Sicilian thief's repatriation order overturned, sentence reduced on appeal

The court of Criminal Appeal has revoked a repatriation order and reduced a prison sentence previously handed to a Sicilian man who admitted to having committed over a dozen thefts in the space of a fortnight

Matthew Agius
6 September 2017, 4:00pm
Carmelo Ciranna, 41, admitted to having carried out 15 separate thefts between 25 December 2016 and 8 January 2017, targeting homes in Marsascala, ┼╗abbar and Birkirkara. Jewellery, watches, electronics, ornaments and cash, thought to be worth some €100,000 in total were stolen in the thefts. A petrol station in Qormi was also robbed of its stock of car batteries, by the Sicilian, during his crime spree. Ciranna had also been charged with causing voluntary damage to property in relation to each of the incidents. Given the value of the items stolen, had he not pleaded guilty to the charges, Cirana would have faced a trial by jury.

In view of his admission, last March a court of Magistrates jailed the Sicilian for 7 years and ordered that he be immediately repatriated after serving his sentence.

But Ciranna's lawyer, Arthur Azzopardi, had filed an appeal, arguing amongst other things, that the charge of voluntary damage should not have been a separate charge, meaning that he was being punished twice for the same offence and this in the same proceedings. He also insisted that the charge of handling stolen goods was alternative to that of theft and if guilt was found in one, the other charge could not subsist. The Sicilian also decried the punishment he received, saying that the court of magistrates had failed to take into account the degree of his involvement, his early admission and cooperation with the police, the reformative aspect of punishment and whether or not he had made good for the damage caused.

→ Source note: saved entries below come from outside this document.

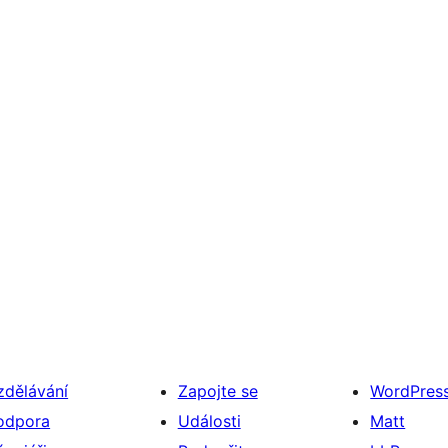
zdělávání
Zapojte se
WordPres
odpora
Události
Matt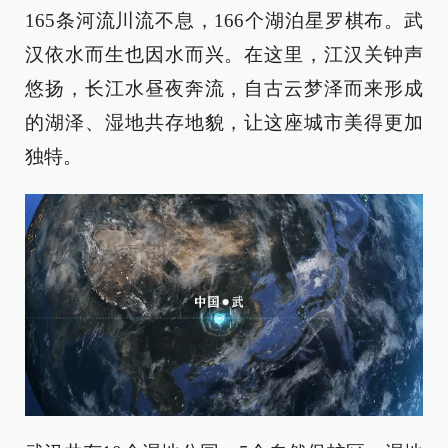
165条河流川流不息，166个湖泊星罗棋布。武
汉依水而生也因水而兴。在这里，江汉关钟声
悠扬，长江水昼夜奔流，自古云梦泽而来形成
的湖泽、湿地共存地貌，让这座城市美得更加
独特。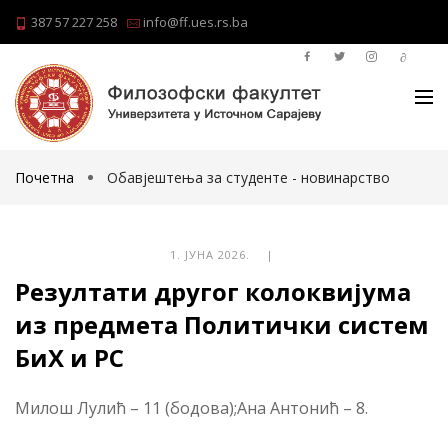
387 57 227 258
info@ff.ues.rs.ba
Почетна
Обавјештења за студенте - новинарство
1. ЈУНА 2026. |
Резултати другог колоквијума
из предмета Политички систем
БиХ и РС
Милош Лулић – 11 (бодова);Ана Антонић – 8.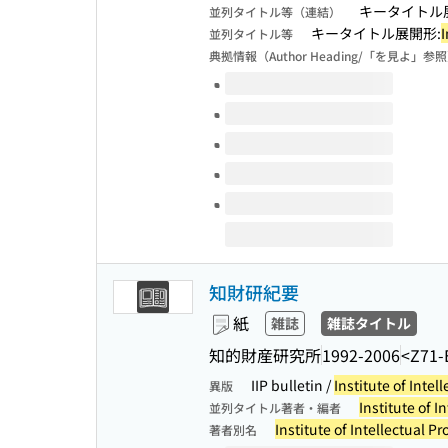
キータイトル
並列タイトル等（連結）
キータイトル展開形:
I
並列タイトル等
典拠情報（Author Heading/「を見よ」参
このタイトルの巻号
知財研紀要
紙
雑誌
雑誌タイトル
知的財産研究所
1992-2006
<Z71-
IIP bulletin /
Institute of Intel
異版
Institute of I
並列タイトル著者・編者
Institute of Intellectual Pr
著者別名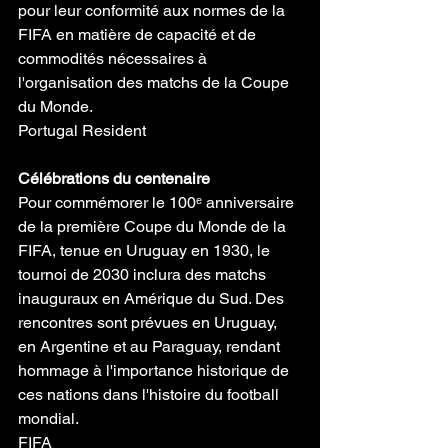
pour leur conformité aux normes de la 
FIFA en matière de capacité et de 
commodités nécessaires à 
l'organisation des matchs de la Coupe 
du Monde.
Portugal Resident
Célébrations du centenaire
Pour commémorer le 100ᵉ anniversaire 
de la première Coupe du Monde de la 
FIFA, tenue en Uruguay en 1930, le 
tournoi de 2030 inclura des matchs 
inauguraux en Amérique du Sud. Des 
rencontres sont prévues en Uruguay, 
en Argentine et au Paraguay, rendant 
hommage à l'importance historique de 
ces nations dans l'histoire du football 
mondial.
FIFA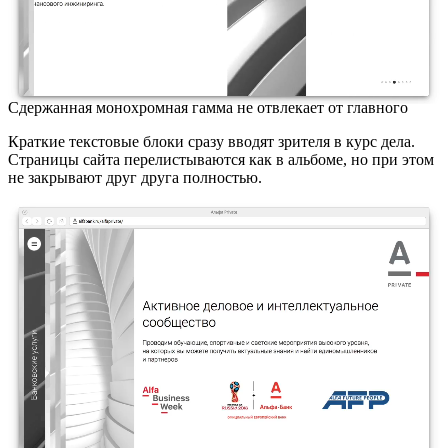
Сдержанная монохромная гамма не отвлекает от главного
Краткие текстовые блоки сразу вводят зрителя в курс дела.
Страницы сайта перелистываются как в альбоме, но при этом
не закрывают друг друга полностью.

The Sicilian’s lawyer observed that the lower court, which had noted Ciranna’s “colourful and voluminous” criminal record and his time spent behind bars, should have considered the fact that its choice of punishment “would probably not address the reformative aspect of our judicial system.” The defence said its view was strengthened by a report from Ciranna’s probation officer, who recommended that the appellant needed a controlled, drug-free environment to overcome the addiction which had spurred the man’s crimes. Given the rampant drug abuse in Corradino Correctional Facility, this was not a “controlled environment,” he argued.

But the defence’s strongest objection was to the repatriation order that would follow after Ciranna served his sentence. Azzopardi argued that the order breached the EU Citizens' Rights Directive, now part of Maltese law, which provides that “an expulsion decision may not be taken against Union citizens, except if the decision is based on imperative grounds of public security... if they have resided in the host Member State for the previous ten years.”

In his judgment, amending the punishment, Judge Antonio Mizzi said the court “was in perfect agreement with the arguments raised by the appellant.”

The accused had also spent the past 18 years in Malta, was married to a Maltese citizen and had three children, observed the court, and therefore he could not be expelled from the country.

Some of the charges clearly overlapped and others were alternative to one another, said the judge, explaining that this oversight led the Criminal Court to have doubts as to the punishment inflicted.

For this reason, Ciranna’s conviction was confirmed, but his punishment was reduced from 7 years to 5 years imprisonment, with the court also revoking the repatriation order.

Court reporter Matthew Agius is a Legal Procurator and Commissioner for Oaths. Prior to re...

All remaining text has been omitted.